政策の一部修正を行った日銀の意図とは

 日銀は、基本的にこれからもイールドカーブをコントロールする考えを変えていない。会見において黒田総裁は、今回の一部修正は「利上げではない。金融引き締めではまったくない」と強調している。「出口戦略の一歩ではない」との発言もあった。黒田総裁の発表を額面度通り受け取ると、わが国の金融政策には変更がないことになる。

 日銀は、経済全体に与える金融緩和の効果が大きく変わらないようにしつつ、新発10年物国債近辺の極度な金利の落ち込みを修正し、国債などの取引増加、物価の抑制を狙ったと考えられる。

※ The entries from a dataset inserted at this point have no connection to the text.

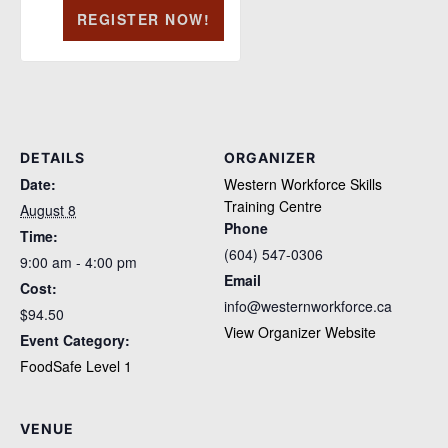
REGISTER NOW!
DETAILS
ORGANIZER
Date:
Western Workforce Skills
Training Centre
August 8
Phone
Time:
(604) 547-0306
9:00 am - 4:00 pm
Email
Cost:
info@westernworkforce.ca
$94.50
View Organizer Website
Event Category:
FoodSafe Level 1
VENUE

 今回の一部修正は、異次元緩和の正常化に向けた一歩であることに変わりはない。懸念されるのは、長期金利の変動幅を拡大することによって、経済や金融市場にマイナスの影響が及びかねないことだ。そのリスク、あるいは経済的なショックは抑制しなければならない。

 日銀短観によると中小企業の業況は不安定だ。長期金利が上昇し、つられるようにして2年債や5年債などの金利も上昇すれば、中小企業の事業運営にマイナスの影響は増えるだろう。住宅ローン金利の上昇など家計にもより大きな打撃が及ぶ。それは避けなければならない。

 日銀はすべての年限を対象に、より円滑な政策効果の発揮を目指してイールドカーブ・コントロールを行うことによって、金融政策の部分的修正と金融緩和の持続の両方を満たそうとした。それが、12月の金融政策決定会合の意図と考えられる。

 このように考えると、日銀の政策一部修正を金融政策の転換、それに向けた地ならしと論じるのは早計であり、適切ではない。それまでに日銀はより円滑なイールドカーブの形成を市場に促すべく、買い入れ額の修正や国債買い入れオペの運用を目指すだろう。日銀はより繊細に神経を研ぎ澄まして、イールドカーブ・コントロールを進めると予想される。